In episode 67, Stephen delves into the origins of Mizu Shochu with founder, Jesse Falowitz. Believed to be the 1st shochu ever developed specifically for the export market, Mizu has been a trendsetter for over a decade now.
CHRISTOPHER PELLEGRINI Vermont born and bred, long-time Tokyo resident and author of The Shochu Handbook, Christopher learned about delicious fermentations as a beer brewer at Otter Creek (Middlebury, VT). He now spends most of his waking hours convincing strangers that shochu and awamori are unlike anything they’ve ever tried before.
STEPHEN LYMAN discovered Japan’s indigenous spirits at an izakaya in New York City. He was so enthralled that he now lives in Japan and works in a tiny craft shochu distillery every autumn. His first book, The Complete Guide to Japanese Drinks, was nominated for a 2020 James Beard Award.
Stephen and Christopher love talking with entrepreneurs with a passion.
If you have any comments or questions about this episode, please reach out to Stephen or Christopher via Twitter. We would love to hear from you.
Jesse Falowitz, Marketing Exec.
Jesse Falowitz grew up in south Florida before ending up in product marketing in Asia for nearly a decade. His travels to Japan brought him face to face with shochu and it was with his Japanese college buddy and now business partner, Jeremy Kono, that they decided to set out to create a shochu brand designed for the international market.
When people talk about starting an alcohol brand, they often think it will be easy. Jesse knows as well as anyone that starting an alcohol brand it hard and even harder when doing so in an unknown category. Mizu Shochu took several years to develop before it was even bottled. Once bottled, the packaging needed to change, and ultimately the entire sales strategy evolved out of necessity.
Jesse began as a man with a bag in New York City where he self-distributed Mizu Shochu in the early days. Jesse was soon joined by partner Taeko Ichioka who joined the brand as a partner to assist with sales, promotion, and marketing. After bouncing around a couple of smaller distributors, they’ve ended up in the Sazerac constellation of brands, which has resulted in a 30 state distribution network and the ability to ship direct to consumers in 40 US states.
Jesse’s partner in Mizu Shochu is the Munemasa Distillery. And it really is a partnership. They work together to create new expressions.

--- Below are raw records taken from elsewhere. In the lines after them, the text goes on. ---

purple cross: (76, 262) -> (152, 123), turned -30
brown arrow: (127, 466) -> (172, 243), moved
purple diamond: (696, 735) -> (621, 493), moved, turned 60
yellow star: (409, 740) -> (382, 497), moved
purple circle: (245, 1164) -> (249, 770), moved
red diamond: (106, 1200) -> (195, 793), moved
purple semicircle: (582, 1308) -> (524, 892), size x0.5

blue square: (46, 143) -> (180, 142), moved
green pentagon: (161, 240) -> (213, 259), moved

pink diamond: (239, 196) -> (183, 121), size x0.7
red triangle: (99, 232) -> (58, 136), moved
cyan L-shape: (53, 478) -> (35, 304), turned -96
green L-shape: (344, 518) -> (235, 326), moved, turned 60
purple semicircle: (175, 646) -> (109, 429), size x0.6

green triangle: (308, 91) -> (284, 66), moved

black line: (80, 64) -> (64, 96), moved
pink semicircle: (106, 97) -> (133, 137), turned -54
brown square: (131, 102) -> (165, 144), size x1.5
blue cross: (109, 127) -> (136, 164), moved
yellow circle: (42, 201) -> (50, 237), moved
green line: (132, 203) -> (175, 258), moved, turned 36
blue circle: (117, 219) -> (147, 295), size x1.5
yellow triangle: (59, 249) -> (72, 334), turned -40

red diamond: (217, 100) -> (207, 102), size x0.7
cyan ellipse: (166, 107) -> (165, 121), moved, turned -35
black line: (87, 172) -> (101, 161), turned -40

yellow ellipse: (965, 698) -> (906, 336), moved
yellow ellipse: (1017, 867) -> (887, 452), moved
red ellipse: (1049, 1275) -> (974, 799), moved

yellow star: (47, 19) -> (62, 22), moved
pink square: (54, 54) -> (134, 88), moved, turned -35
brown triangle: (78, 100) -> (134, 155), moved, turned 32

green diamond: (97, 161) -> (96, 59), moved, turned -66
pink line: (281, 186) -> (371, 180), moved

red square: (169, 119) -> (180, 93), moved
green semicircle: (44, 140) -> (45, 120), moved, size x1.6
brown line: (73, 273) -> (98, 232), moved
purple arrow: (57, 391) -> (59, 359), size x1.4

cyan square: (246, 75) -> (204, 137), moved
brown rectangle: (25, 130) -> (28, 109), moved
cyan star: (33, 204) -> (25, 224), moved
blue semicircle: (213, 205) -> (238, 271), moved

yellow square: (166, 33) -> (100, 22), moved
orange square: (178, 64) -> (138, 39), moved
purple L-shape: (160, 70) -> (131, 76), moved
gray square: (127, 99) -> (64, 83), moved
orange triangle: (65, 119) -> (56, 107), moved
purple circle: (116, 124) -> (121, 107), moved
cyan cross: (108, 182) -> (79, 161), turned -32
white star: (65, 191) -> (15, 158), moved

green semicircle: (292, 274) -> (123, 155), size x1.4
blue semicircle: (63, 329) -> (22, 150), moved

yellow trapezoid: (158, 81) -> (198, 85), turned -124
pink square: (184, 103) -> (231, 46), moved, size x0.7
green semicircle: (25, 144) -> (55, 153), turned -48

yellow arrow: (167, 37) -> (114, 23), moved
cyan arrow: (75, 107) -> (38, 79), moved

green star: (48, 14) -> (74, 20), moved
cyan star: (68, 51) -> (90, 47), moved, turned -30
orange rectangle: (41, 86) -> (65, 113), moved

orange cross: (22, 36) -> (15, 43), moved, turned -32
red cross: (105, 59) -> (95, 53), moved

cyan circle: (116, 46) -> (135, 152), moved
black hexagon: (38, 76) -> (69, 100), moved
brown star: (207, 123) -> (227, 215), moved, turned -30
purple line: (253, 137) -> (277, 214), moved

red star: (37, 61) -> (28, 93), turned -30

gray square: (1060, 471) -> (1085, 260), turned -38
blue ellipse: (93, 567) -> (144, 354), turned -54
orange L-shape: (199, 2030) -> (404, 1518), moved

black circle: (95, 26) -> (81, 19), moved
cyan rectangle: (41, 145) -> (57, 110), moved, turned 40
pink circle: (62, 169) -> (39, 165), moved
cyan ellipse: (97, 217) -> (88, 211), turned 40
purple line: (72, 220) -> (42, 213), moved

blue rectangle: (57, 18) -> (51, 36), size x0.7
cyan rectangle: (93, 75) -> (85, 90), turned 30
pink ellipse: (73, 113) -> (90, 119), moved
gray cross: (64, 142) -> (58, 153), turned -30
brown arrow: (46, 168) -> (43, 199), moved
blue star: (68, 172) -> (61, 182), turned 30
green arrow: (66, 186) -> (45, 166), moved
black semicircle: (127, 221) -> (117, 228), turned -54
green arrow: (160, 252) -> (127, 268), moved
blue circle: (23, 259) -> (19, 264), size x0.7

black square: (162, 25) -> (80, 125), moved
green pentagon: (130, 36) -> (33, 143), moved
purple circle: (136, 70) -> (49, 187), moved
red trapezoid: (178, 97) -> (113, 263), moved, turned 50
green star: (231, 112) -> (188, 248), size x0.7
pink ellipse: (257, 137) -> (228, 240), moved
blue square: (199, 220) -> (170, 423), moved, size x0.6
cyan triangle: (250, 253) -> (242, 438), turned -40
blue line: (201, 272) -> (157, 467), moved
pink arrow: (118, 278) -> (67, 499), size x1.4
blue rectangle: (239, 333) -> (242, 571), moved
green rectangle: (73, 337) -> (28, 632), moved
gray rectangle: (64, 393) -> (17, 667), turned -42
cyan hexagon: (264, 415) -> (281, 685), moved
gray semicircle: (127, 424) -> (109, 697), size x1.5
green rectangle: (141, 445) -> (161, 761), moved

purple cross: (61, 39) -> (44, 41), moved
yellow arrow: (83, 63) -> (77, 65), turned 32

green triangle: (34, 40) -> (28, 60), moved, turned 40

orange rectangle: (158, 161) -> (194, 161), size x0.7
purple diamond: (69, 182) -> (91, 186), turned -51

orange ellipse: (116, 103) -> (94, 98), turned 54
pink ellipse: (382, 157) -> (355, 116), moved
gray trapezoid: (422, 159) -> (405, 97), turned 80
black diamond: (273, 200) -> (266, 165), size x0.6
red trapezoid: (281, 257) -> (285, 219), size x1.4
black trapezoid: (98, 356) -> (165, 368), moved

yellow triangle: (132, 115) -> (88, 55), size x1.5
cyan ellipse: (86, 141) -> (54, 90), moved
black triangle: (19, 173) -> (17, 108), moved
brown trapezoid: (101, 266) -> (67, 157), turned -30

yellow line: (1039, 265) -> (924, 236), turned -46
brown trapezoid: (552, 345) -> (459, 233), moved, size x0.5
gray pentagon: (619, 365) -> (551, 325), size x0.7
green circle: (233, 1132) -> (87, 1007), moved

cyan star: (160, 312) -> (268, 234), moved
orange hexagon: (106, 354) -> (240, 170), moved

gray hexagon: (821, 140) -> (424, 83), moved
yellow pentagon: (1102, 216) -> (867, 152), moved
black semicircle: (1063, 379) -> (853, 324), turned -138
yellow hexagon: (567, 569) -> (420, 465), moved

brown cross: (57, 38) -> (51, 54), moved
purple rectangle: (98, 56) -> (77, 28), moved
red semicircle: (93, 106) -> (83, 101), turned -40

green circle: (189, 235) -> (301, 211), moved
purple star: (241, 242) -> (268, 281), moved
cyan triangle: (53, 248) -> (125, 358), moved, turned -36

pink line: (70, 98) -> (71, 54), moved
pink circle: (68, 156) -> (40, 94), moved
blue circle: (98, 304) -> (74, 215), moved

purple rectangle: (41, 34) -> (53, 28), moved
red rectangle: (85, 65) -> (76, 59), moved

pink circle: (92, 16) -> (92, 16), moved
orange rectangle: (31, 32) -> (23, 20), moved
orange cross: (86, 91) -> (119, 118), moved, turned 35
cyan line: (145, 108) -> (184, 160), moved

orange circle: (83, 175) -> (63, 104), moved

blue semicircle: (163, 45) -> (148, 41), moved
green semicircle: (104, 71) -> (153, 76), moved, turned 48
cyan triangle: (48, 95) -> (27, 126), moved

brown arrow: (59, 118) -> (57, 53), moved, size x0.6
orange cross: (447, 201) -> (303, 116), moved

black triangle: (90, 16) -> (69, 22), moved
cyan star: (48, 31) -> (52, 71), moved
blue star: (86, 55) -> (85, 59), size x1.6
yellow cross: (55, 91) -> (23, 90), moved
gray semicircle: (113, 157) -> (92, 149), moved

Jesse’s marketing and branding sense coupled with Munemasa’s creativity and innovative passion has led to some very interesting new brands for Mizu Shochu.
One of only 12 distilleries in Saga Prefecture, Munemasa was an unlikely partner, but a lucky twist of fate brought Jesse face to face with a Munemasa salesman in a local liquor store in Karatsu City, Saga.
Jesse launched Mizu Shochu with a 35% ABV barley shochu built off of an Iki-style mashbill. 1/3 rice koji (black koji if you’re curious), 2/3 local Saga barley. Single pot distilled and then aged in an neutral vessel. Rather than going down to the Japan domestic standard 25% ABV, Jesse wanted a higher proof spirit. Vacuum distillation keeps the product clean, but the black koji, rice, and barley give it plenty of flavor.
Their 2nd product to release was made with locally grown organic lemongrass. Again, 35%, this is not an approved honkaku shochu ingredient, but still qualifies as an otsuri, or old-style shochu due to the use of koji and single pot distillation. Made with white koji and rice, this shochu lets the lemongrass shine through while the koji and rice play supporting roles.
The 3rd product release was the Green Tea expression made with green tea from Ureshino, Saga Prefecture. black rice koji, barley, and 10% green tea make up this mash bill. The green tea shines through while the other ingredients give the spirit excellent mouth feel and body.
The most recent release is a Sakura Cask finished barley shochu. Jesse claims this is the first Japanese spirit ever aged 100% in sakura casks and we have not yet found evidence to discount that claim.
How to Enjoy
All of the Mizu Shochu expressions are excellent on the rocks or with soda, but bartenders and the Mizu team have developed dozens of chu-hai and cocktail applications for these beautiful, flexible spirits. Given their national direct to consumer shipping in the US, it seems ordering a 4-pack may not be a bad idea.